What follows a successful assessment
Once the assessment is passed, the provider draws up an EU declaration of conformity, affixes the CE marking where applicable, and registers the system in the EU database before placing it on the market. The CE marking signals that the provider claims the system meets the applicable EU requirements.
When reassessment is needed
A conformity assessment is not necessarily permanent. If a high-risk system is substantially modified after it is placed on the market, it may need to be assessed again, because the change could affect its compliance. This is why keeping technical documentation and risk assessments current matters: it determines whether a change counts as substantial and triggers reassessment.
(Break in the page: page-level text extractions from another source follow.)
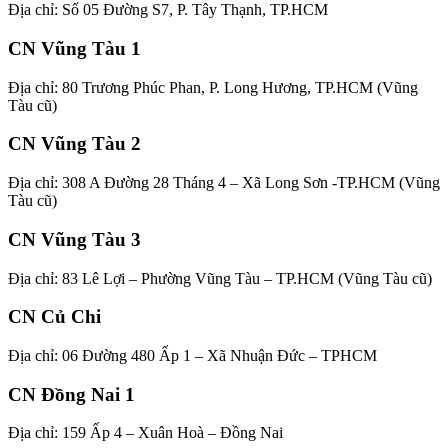
Địa chỉ: Số 05 Đường S7, P. Tây Thạnh, TP.HCM
CN Vũng Tàu 1
Địa chỉ: 80 Trương Phúc Phan, P. Long Hương, TP.HCM (Vũng
Tàu cũ)
CN Vũng Tàu 2
Địa chỉ: 308 A Đường 28 Tháng 4 – Xã Long Sơn -TP.HCM (Vũng
Tàu cũ)
CN Vũng Tàu 3
Địa chỉ: 83 Lê Lợi – Phường Vũng Tàu – TP.HCM (Vũng Tàu cũ)
CN Củ Chi
Địa chỉ: 06 Đường 480 Ấp 1 – Xã Nhuận Đức – TPHCM
CN Đồng Nai 1
Địa chỉ: 159 Ấp 4 – Xuân Hoà – Đồng Nai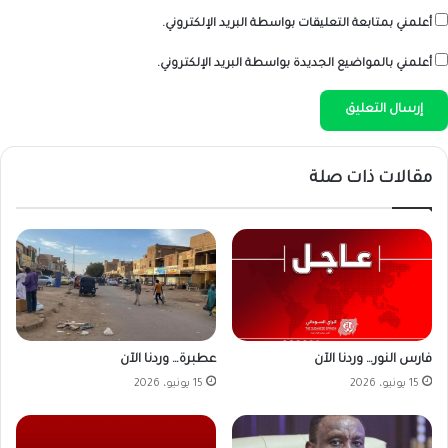
أعلمني بمتابعة التعليقات بواسطة البريد الإلكتروني.
أعلمني بالمواضيع الجديدة بواسطة البريد الإلكتروني.
مقالات ذات صلة
فارس النور… وردنا الآن
عطبرة… وردنا الآن
15 يونيو، 2026
15 يونيو، 2026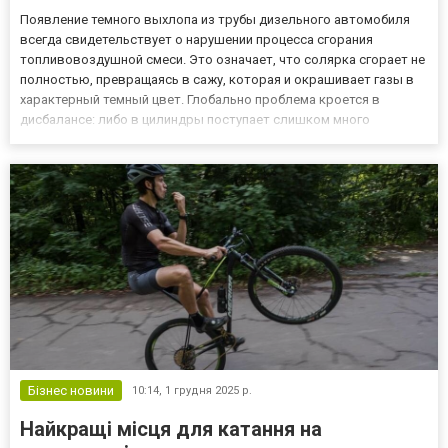
Появление темного выхлопа из трубы дизельного автомобиля
всегда свидетельствует о нарушении процесса сгорания
топливовоздушной смеси. Это означает, что солярка сгорает не
полностью, превращаясь в сажу, которая и окрашивает газы в
характерный темный цвет. Глобально проблема кроется в
дисбалансе: либо в цилиндры поступает слишком много
горючего, либо наблюдается критическая нехватка кислорода
для его окисления. Игнорирование этого симптома может
привести к п...
Бізнес новини
10:14,
1 грудня 2025 р.
Найкращі місця для катання на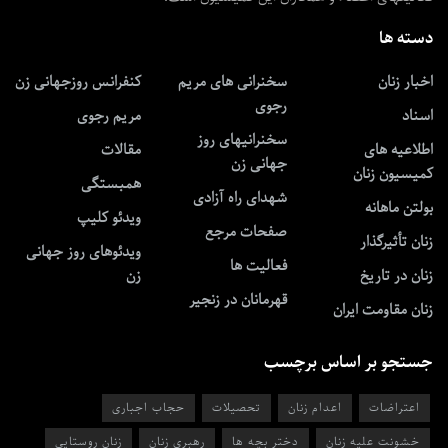
دسته ها
اخبار زنان
سخنرانی های مریم
کنفرانس روزجهانی زن
رجوی
اسناد
مریم رجوی
سخنرانیهای روز
اطلاعیه های
مقالات
جهانی زن
کمیسیون زنان
همبستگی
شهدای راه آزادی
بولتن ماهانه
ویدئو کلیپ
صفحات مرجع
زنان تأثیرگذار
ویدئوهای روز جهانی
فعالیت ها
زنان در تاریخ
زن
قهرمانان در زنجیر
زنان مقاومت ایران
جستجو بر اساس برچسب
اعتراضات
اعدام زنان
تحصیلات
حجاب اجباری
خشونت علیه زنان
دختر بچه ها
رهبری زنان
زنان روستایی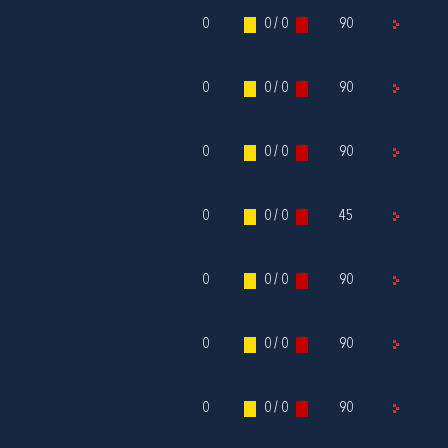
0
0 / 0
90
0
0 / 0
90
0
0 / 0
90
0
0 / 0
45
0
0 / 0
90
0
0 / 0
90
0
0 / 0
90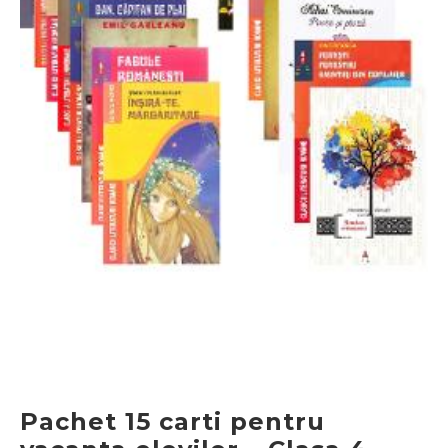
Pachet 15 carti pentru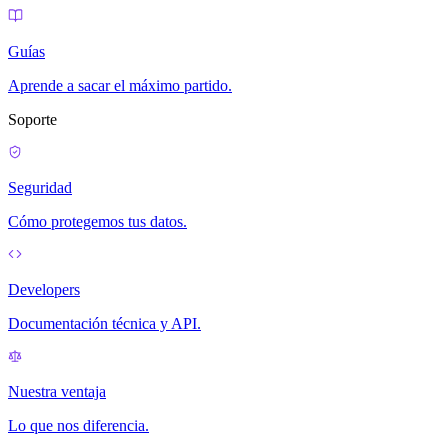
Guías
Aprende a sacar el máximo partido.
Soporte
Seguridad
Cómo protegemos tus datos.
Developers
Documentación técnica y API.
Nuestra ventaja
Lo que nos diferencia.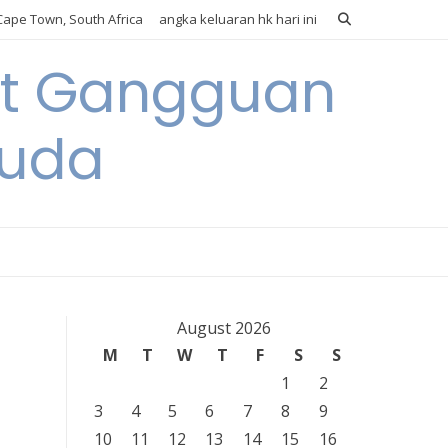
ape Town, South Africa
angka keluaran hk hari ini
it Gangguan
Muda
August 2026
M
T
W
T
F
S
S
1
2
3
4
5
6
7
8
9
10
11
12
13
14
15
16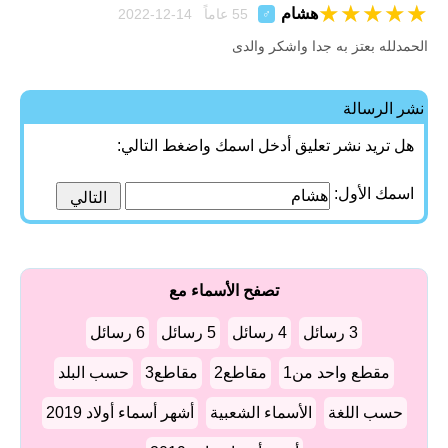
★
★
★
★
★
هشام
55 عاماً 14-12-2022
♂
الحمدلله بعتز به جدا واشكر والدى
نشر الرسالة
هل تريد نشر تعليق أدخل اسمك واضغط التالي:
اسمك الأول:
تصفح الأسماء مع
3 رسائل
4 رسائل
5 رسائل
6 رسائل
مقطع واحد من1
مقاطع2
مقاطع3
حسب البلد
حسب اللغة
الأسماء الشعبية
أشهر أسماء أولاد 2019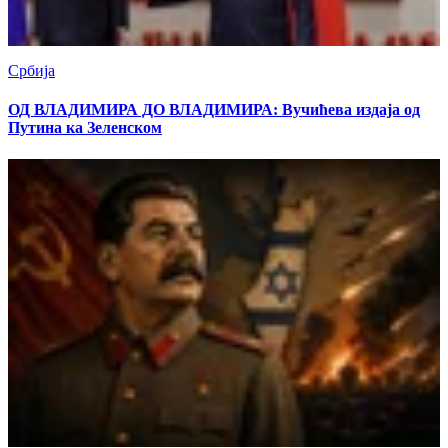
Србија
ОД ВЛАДИМИРА ДО ВЛАДИМИРА: Вучићева издаја од
Путина ка Зеленском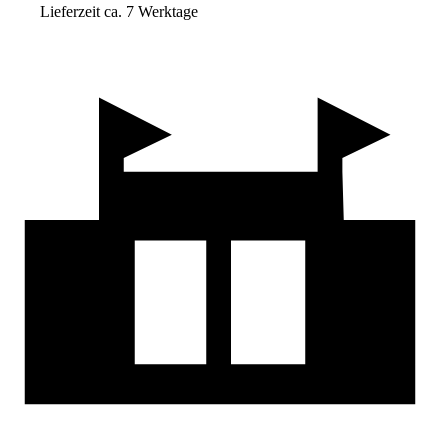
Lieferzeit ca. 7 Werktage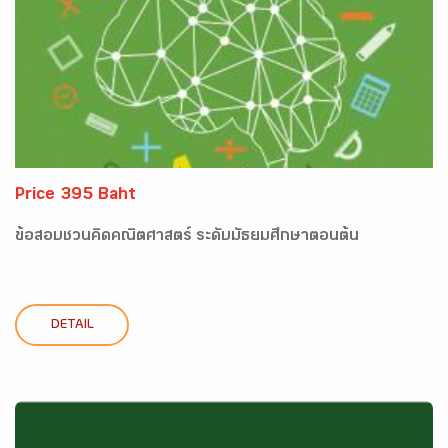
Price 395 Baht
ข้อสอบชวนคิดคณิตศาสตร์ ระดับมัธยมศึกษาตอนต้น
DETAIL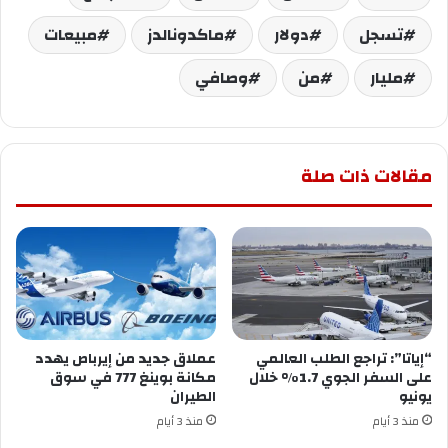
تسجل
دولار
ماكدونالدز
مبيعات
مليار
من
وصافي
مقالات ذات صلة
“إياتا”: تراجع الطلب العالمي
عملاق جديد من إيرباص يهدد
على السفر الجوي 1.7% خلال
مكانة بوينغ 777 في سوق
يونيو
الطيران
منذ 3 أيام
منذ 3 أيام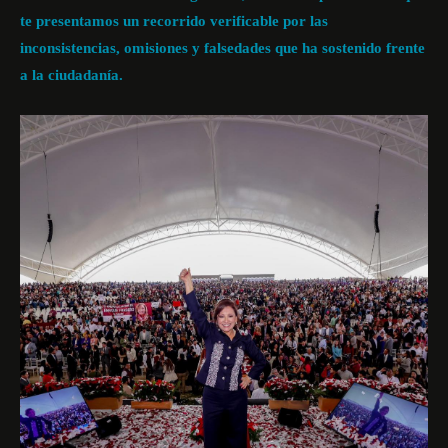
te presentamos un recorrido verificable por las
inconsistencias, omisiones y falsedades que ha sostenido frente
a la ciudadanía.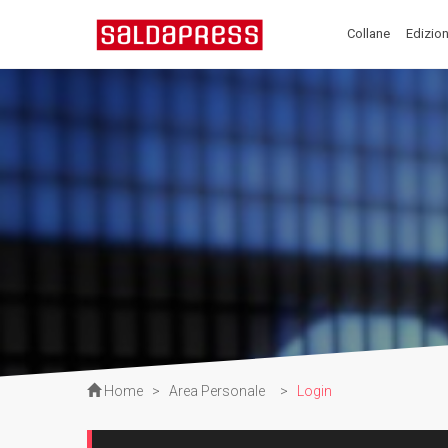
Collane
Edizion
Home
>
Area Personale
>
Login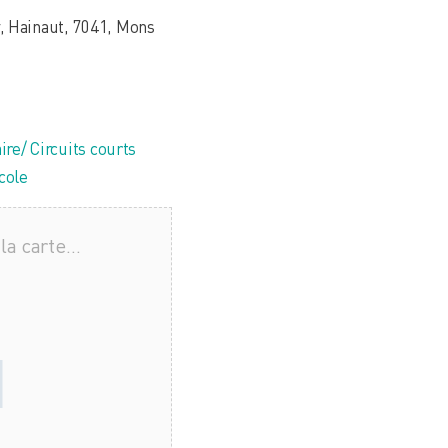
, Hainaut, 7041, Mons
ire/ Circuits courts
cole
la carte…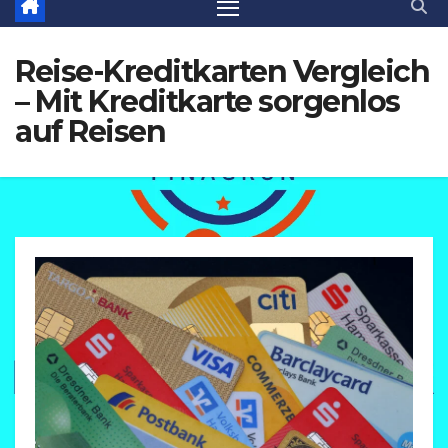
Reise-Kreditkarten Vergleich
– Mit Kreditkarte sorgenlos
auf Reisen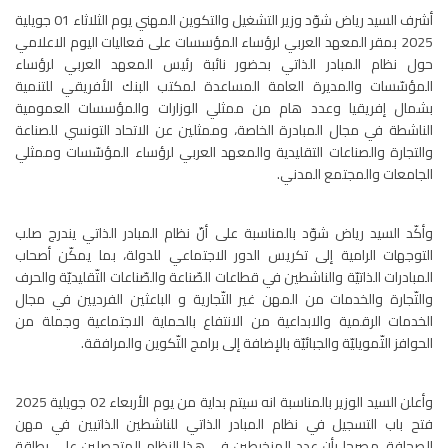
أشرف السيد رياض شوّد وزير التشغيل والتكوين المهني يوم الثلاثاء 01 جويلية
2025 بمقر المعهد العربي لرؤساء المؤسسات على فعاليات اليوم الاعلامي
حول نظام المبادر الذاتي بحضور نائبة رئيس المعهد العربي لرؤساء
المؤسّسات والمديرة العامة المساعدة لمكتب البنك الأفريقي للتنمية
بشمال إفريقيا وعدد هام من ممثلي الوزارات والمؤسسات العمومية
الناشطة في مجال المبادرة الخاصة، وممثلين عن الاتحاد التونسي للصناعة
والتجارة والصناعات التقليدية والمعهد العربي لرؤساء المؤسّسات وممثلي
الجامعات والمجتمع المدني.
وأكّد السيد رياض شوّد بالمناسبة على أنّ نظام المبادر الذاتي يندرج صلب
التوجهات الرامية إلى تكريس الدور الاجتماعي للدولة، بما يمكّن أصحاب
المبادرات الذاتيّة والناشطين في قطاعات الصّناعة والصّناعات التّقليديّة والحرف
والتّجارة والخدمات من المهن غير التّجارية و الباعثين الفرديين في مجال
الخدمات الرقمية والابداعية من الانتفاع بالحماية الاجتماعية وجملة من
الحوافز التّمويليّة والجبائيّة بالإضافة إلى برامج التّكوين والمرافقة.
وأعلن السيد الوزير بالمناسبة انه سيتم بداية من يوم الأربعاء 02 جويلية 2025
فتح باب التسجيل في نظام المبادر الذاتي للناشطين الذاتيين في مهن
الصحافة، مصرحا بأن عدد المنخرطين في هذا النظام المتحصلين على بطاقة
Why it matters commercially
The conformity assessment and the CE marking are how a high-risk system earns its place on the EU market. For a vendor, being able to show a completed assessment is increasingly part of winning enterprise trust. For an enterprise deploying a high-risk system, checking that the provider has completed its assessment is part of responsible procurement. Either way, the assessment is the moment the paperwork becomes a market permission.
Key terms
- Conformity assessment
- The formal process of showing a high-risk AI system meets the Act before going to market.
- Notified body
- An independent organisation designated to carry out conformity assessments for certain high-risk systems.
- CE marking
- The mark a provider affixes to signal a system meets the applicable EU requirements.
- Declaration of conformity
- The provider's signed statement that the system complies with the Act's requirements.
- EU database
- The public EU register of high-risk AI systems placed on the market.